Once every five years or so, there is a stunning expose that shows a particular native community living in staggering poverty, e-coli in the water supply, shacks for houses, no local schools. It might be northern Ontario or the coast of Labrador, but the story is always dramatic and episodic, never thematic.

The name of action is lost in the heat of resolve. The bone-crushing inequalities with the wider society persist and so too does the social injustice. It is a form of assault. As Ghandi once put it, poverty is the worst form of violence.

All too many Canadians seem to have bought into the notion that natives in this country all get free skidoos and live lives that are just one big, extended hunting and fishing trip. Reality check. Back when Donald Marshall Jr. was railroaded for a murder he didn’t commit, his “trial” lasted one day. A murder trial.

When Marshall, the son of Grand Chief Donald Marshall Sr., was finally exonerated after spending eleven wasted years in federal prison, the Nova Scotia justice system blamed him for the course of justice that had stolen his youth. You needed to be there to comprehend the depth of the racism operating in the system. I was, and I will never forget it.

Most of the time the plight of Canada’s natives is swept under the rug of endless, byzantine “negotiations” that go nowhere.

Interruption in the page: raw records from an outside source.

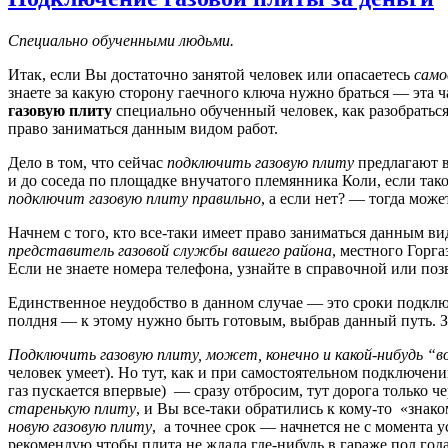
Специально обученными людьми.
Итак, если Вы достаточно занятой человек или опасаетесь
само
знаете за какую сторону гаечного ключа нужно браться — эта ч
газовую плиту
специально обученный человек, как разобраться 
право заниматься данным видом работ.
Дело в том, что сейчас
подключить газовую плиту
предлагают в
и до соседа по площадке внучатого племянника Коли, если так
подключит газовую плиту правильно
, а если нет? — тогда мож
Начнем с того, кто все-таки имеет право заниматься данным в
представитель газовой службы вашего района
, местного Горга
Если не знаете номера телефона, узнайте в справочной или поз
Единственное неудобство в данном случае — это сроки подключе
полдня — к этому нужно быть готовым, выбрав данный путь. З
Подключить газовую плиту, может, конечно и какой-нибудь “
человек умеет). Но тут, как и при самостоятельном подключен
газ пускается впервые) — сразу отбросим, тут дорога только че
старенькую плиту
, и Вы все-таки обратились к кому-то «знако
новую газовую плиту
, а точнее срок — начнется не с момента 
рекомендую чтобы плита не ждала где-нибудь в гараже пол года,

It’s now big news when they arrive at a “preliminary, draft” deal, as was announced yesterday by Algonquin negotiators. The First Nations manager class engages the federal government’s manager class and that is that.

When the talks fail, or stall — or, best of all, cause dissension amongst native groups — the governments involved invariably blame the natives. Why not? They get blamed for everything else.

On the very day that Stephen Harper was apologizing to aboriginals for the unimaginable crimes against them, including the residential school tragedy, Pierre Poilievre was in the studio of an Ottawa radio station lecturing natives on how to live “responsible” lives. Having forgotten the enormity of what has been done to the indigenous people of Canada, the government explains away the shameful mess of native life by ascribing character flaws to the very people who have been damaged.

Stephen Harper’s devious, dishonest, and divisive personal role in the housing fiasco in Attawapiskat is a case in point. After the Red Cross intervened in the native community in November of 2011, which brought international condemnation down on Canada, the PM attacked the probity of the band leadership.

Harper purposely and falsely left the impression with Canadians that the Conservatives had given every person in Attawapiskat $50,000. As NDP MP Charlie Angus pointed out at the time, what the PM didn’t say was that the money was spread out over six years. So when the real calculation was done, each resident of Attawapiskat received $8,000 per year — or less than half of what is spent per capita on other Canadians on things like health and education.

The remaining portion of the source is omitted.